REQUIREMENT
Below are the records; copy each line in them that holds the word "HYMÉNOPTÈRES".

• • • • • • •

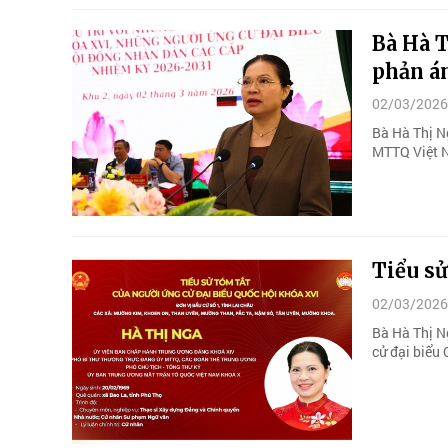
Bà Hà T
phản á
02/03/2026
Bà Hà Thị N
MTTQ Việt Na
Tiểu s
02/03/2026
Bà Hà Thị N
cử đại biểu 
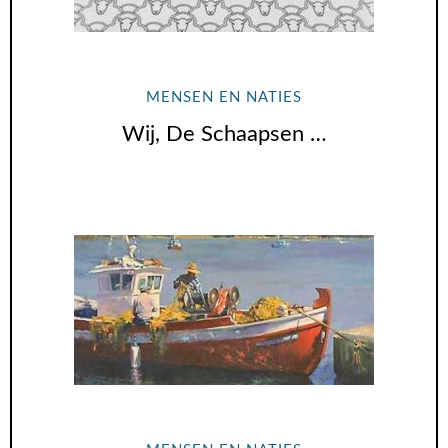
MENSEN EN NATIES
Wij, De Schaapsen …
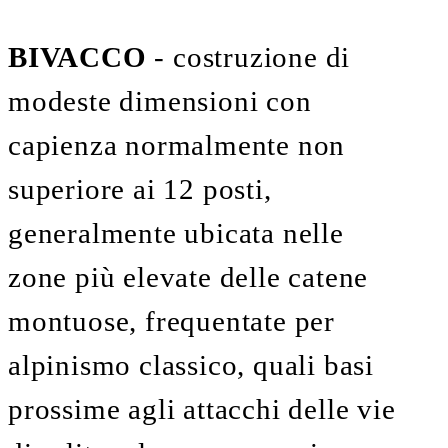
BIVACCO
- costruzione di
modeste dimensioni con
capienza normalmente non
superiore ai 12 posti,
generalmente ubicata nelle
zone più elevate delle catene
montuose, frequentate per
alpinismo classico, quali basi
prossime agli attacchi delle vie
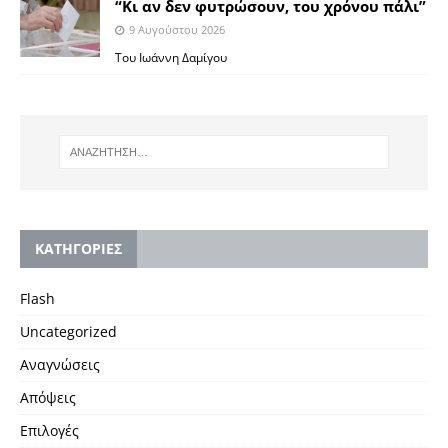
“Κι αν δεν φυτρώσουν, του χρόνου πάλι”
9 Αυγούστου 2026
Toυ Ιωάννη Δαμίγου
KΑΤΗΓΟΡΙΕΣ
Flash
Uncategorized
Αναγνώσεις
Απόψεις
Επιλογές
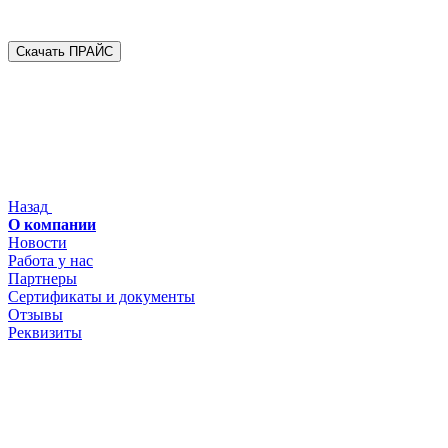
Скачать ПРАЙС
Назад
О компании
Новости
Работа у нас
Партнеры
Сертификаты и документы
Отзывы
Реквизиты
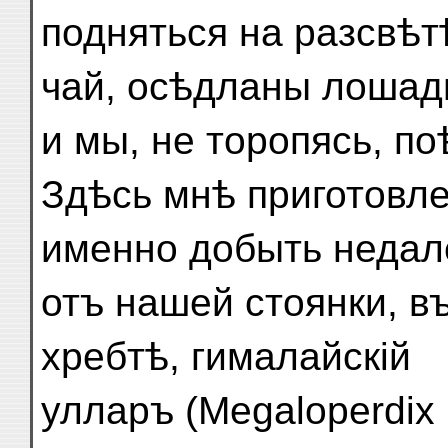
подняться на разсвѣт
чай, осѣдланы лошад
и мы, не торопясь, по
Здѣсь мнѣ приготовл
именно добыть недал
отъ нашей стоянки, в
хребтѣ, гималайскій
улларъ (Megaloperdix 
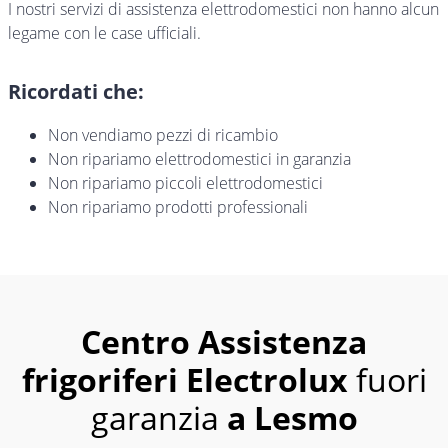
I nostri servizi di assistenza elettrodomestici non hanno alcun
legame con le case ufficiali.
Ricordati che:
Non vendiamo pezzi di ricambio
Non ripariamo elettrodomestici in garanzia
Non ripariamo piccoli elettrodomestici
Non ripariamo prodotti professionali
Centro Assistenza
frigoriferi Electrolux
fuori
garanzia
a Lesmo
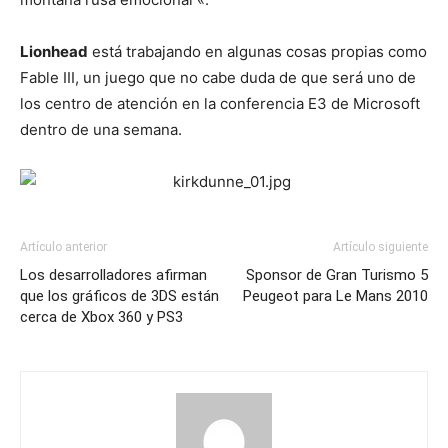
Lionhead
está trabajando en algunas cosas propias como
Fable III, un juego que no cabe duda de que será uno de
los centro de atención en la conferencia E3 de Microsoft
dentro de una semana.
Artículo anterior
Artículo siguiente
Los desarrolladores afirman
Sponsor de Gran Turismo 5
que los gráficos de 3DS están
Peugeot para Le Mans 2010
cerca de Xbox 360 y PS3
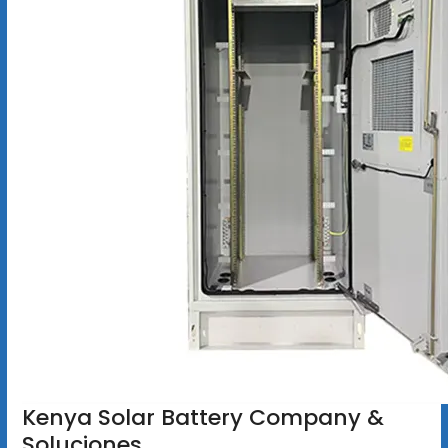
Kenya Solar Battery Company &
Soluciones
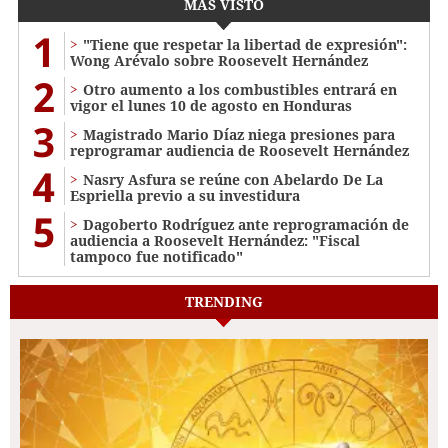
MÁS VISTO
1
"Tiene que respetar la libertad de expresión":
Wong Arévalo sobre Roosevelt Hernández
2
Otro aumento a los combustibles entrará en
vigor el lunes 10 de agosto en Honduras
3
Magistrado Mario Díaz niega presiones para
reprogramar audiencia de Roosevelt Hernández
4
Nasry Asfura se reúne con Abelardo De La
Espriella previo a su investidura
5
Dagoberto Rodríguez ante reprogramación de
audiencia a Roosevelt Hernández: "Fiscal
tampoco fue notificado"
TRENDING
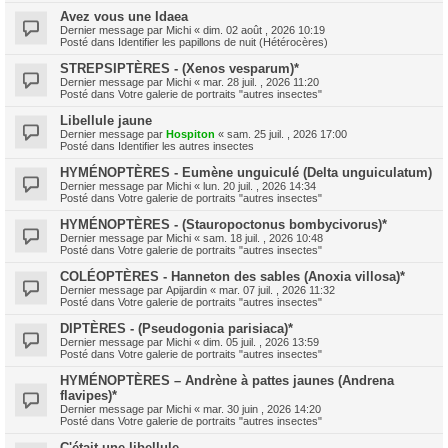
Avez vous une Idaea
Dernier message par
Michi
«
dim. 02 août , 2026 10:19
Posté dans
Identifier les papillons de nuit (Hétérocères)
STREPSIPTÈRES - (Xenos vesparum)*
Dernier message par
Michi
«
mar. 28 juil. , 2026 11:20
Posté dans
Votre galerie de portraits "autres insectes"
Libellule jaune
Dernier message par
Hospiton
«
sam. 25 juil. , 2026 17:00
Posté dans
Identifier les autres insectes
HYMÉNOPTÈRES - Eumène unguiculé (Delta unguiculatum)
Dernier message par
Michi
«
lun. 20 juil. , 2026 14:34
Posté dans
Votre galerie de portraits "autres insectes"
HYMÉNOPTÈRES - (Stauropoctonus bombycivorus)*
Dernier message par
Michi
«
sam. 18 juil. , 2026 10:48
Posté dans
Votre galerie de portraits "autres insectes"
COLÉOPTÈRES - Hanneton des sables (Anoxia villosa)*
Dernier message par
Apijardin
«
mar. 07 juil. , 2026 11:32
Posté dans
Votre galerie de portraits "autres insectes"
DIPTÈRES - (Pseudogonia parisiaca)*
Dernier message par
Michi
«
dim. 05 juil. , 2026 13:59
Posté dans
Votre galerie de portraits "autres insectes"
HYMÉNOPTÈRES – Andrène à pattes jaunes (Andrena
flavipes)*
Dernier message par
Michi
«
mar. 30 juin , 2026 14:20
Posté dans
Votre galerie de portraits "autres insectes"
C'était une libellule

• • • • • • •

PROBLEM SOLUTION
HYMÉNOPTÈRES - Eumène unguiculé (Delta unguiculatum)
HYMÉNOPTÈRES - (Stauropoctonus bombycivorus)*
HYMÉNOPTÈRES – Andrène à pattes jaunes (Andrena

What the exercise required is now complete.